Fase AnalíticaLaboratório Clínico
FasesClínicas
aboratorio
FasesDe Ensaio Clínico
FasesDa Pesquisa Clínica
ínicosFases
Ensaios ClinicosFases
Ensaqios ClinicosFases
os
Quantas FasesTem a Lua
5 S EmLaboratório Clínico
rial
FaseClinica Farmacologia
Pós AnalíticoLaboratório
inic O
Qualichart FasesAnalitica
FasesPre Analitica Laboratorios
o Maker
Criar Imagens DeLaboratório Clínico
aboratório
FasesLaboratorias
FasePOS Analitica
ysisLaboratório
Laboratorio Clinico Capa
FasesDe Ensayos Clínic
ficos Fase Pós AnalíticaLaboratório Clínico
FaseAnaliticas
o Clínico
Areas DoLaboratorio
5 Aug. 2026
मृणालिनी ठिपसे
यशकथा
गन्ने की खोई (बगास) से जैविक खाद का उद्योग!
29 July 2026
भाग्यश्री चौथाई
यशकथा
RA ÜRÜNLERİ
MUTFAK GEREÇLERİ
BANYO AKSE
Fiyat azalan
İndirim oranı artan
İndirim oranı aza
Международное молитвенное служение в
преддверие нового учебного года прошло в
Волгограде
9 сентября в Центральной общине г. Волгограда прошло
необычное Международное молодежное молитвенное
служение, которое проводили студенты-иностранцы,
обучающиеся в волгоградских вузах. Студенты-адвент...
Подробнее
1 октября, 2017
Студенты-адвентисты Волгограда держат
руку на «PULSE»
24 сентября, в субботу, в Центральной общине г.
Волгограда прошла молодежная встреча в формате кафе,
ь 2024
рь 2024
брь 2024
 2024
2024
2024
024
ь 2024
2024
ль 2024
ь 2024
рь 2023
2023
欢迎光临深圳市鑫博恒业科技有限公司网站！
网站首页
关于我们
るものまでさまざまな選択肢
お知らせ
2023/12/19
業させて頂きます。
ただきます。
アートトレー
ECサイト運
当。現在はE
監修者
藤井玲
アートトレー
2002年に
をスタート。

--

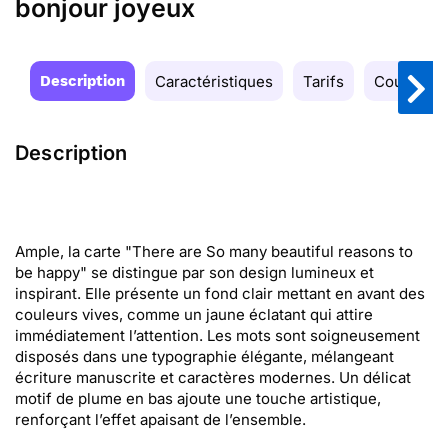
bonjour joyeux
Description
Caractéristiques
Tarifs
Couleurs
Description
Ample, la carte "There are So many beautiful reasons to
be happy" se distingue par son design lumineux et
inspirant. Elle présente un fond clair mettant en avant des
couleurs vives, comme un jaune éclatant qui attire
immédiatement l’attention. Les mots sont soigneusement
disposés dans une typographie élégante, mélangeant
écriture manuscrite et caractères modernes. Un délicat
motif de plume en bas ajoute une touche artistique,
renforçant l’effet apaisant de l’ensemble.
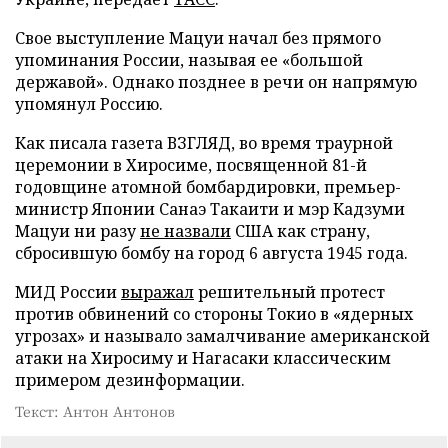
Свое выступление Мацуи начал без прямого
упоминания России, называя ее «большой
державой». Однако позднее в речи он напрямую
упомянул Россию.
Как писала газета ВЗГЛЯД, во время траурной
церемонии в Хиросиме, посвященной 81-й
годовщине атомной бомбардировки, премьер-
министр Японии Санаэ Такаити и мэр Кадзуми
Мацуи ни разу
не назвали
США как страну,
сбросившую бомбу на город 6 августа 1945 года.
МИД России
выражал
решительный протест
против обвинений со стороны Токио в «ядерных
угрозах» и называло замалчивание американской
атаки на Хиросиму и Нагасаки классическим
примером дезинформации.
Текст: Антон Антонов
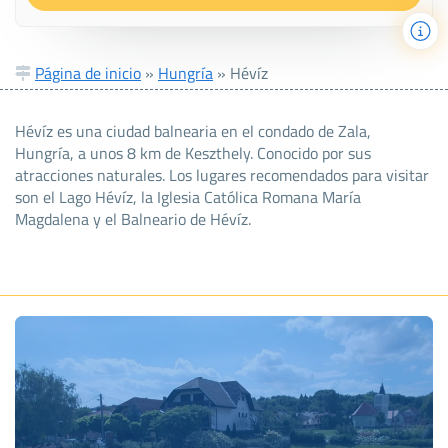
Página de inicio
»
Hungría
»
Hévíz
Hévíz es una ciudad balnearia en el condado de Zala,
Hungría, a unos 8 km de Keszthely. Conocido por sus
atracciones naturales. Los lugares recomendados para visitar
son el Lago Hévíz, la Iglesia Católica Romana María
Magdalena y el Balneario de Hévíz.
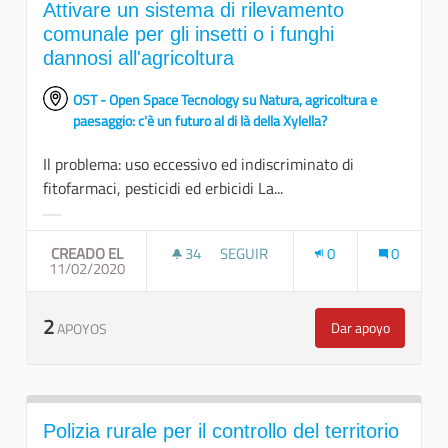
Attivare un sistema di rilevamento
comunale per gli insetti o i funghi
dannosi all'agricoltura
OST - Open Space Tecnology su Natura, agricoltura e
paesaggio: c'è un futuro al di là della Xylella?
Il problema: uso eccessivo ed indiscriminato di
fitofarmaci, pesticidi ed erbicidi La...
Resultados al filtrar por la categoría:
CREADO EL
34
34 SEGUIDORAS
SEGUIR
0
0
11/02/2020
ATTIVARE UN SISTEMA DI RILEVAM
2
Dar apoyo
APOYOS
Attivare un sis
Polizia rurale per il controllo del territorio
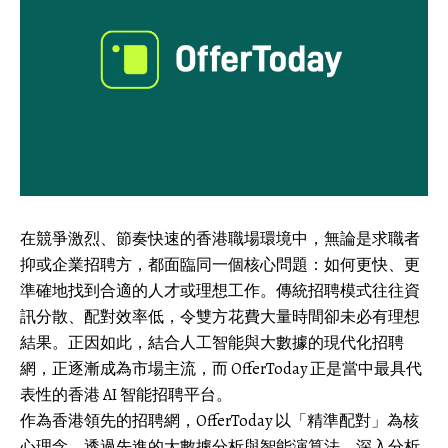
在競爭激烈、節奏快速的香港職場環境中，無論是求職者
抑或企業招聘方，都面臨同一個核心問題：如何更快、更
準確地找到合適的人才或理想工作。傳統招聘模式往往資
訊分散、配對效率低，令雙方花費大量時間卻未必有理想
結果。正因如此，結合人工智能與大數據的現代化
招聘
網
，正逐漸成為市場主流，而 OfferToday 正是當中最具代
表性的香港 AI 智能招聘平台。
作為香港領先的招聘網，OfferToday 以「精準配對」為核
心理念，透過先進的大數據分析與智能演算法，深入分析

* [Required work] When a line above includes the word "Hungría", please list that line.

* [Exercise solution]
Hungría
Hungría, a unos 8 km de Keszthely. Conocido por sus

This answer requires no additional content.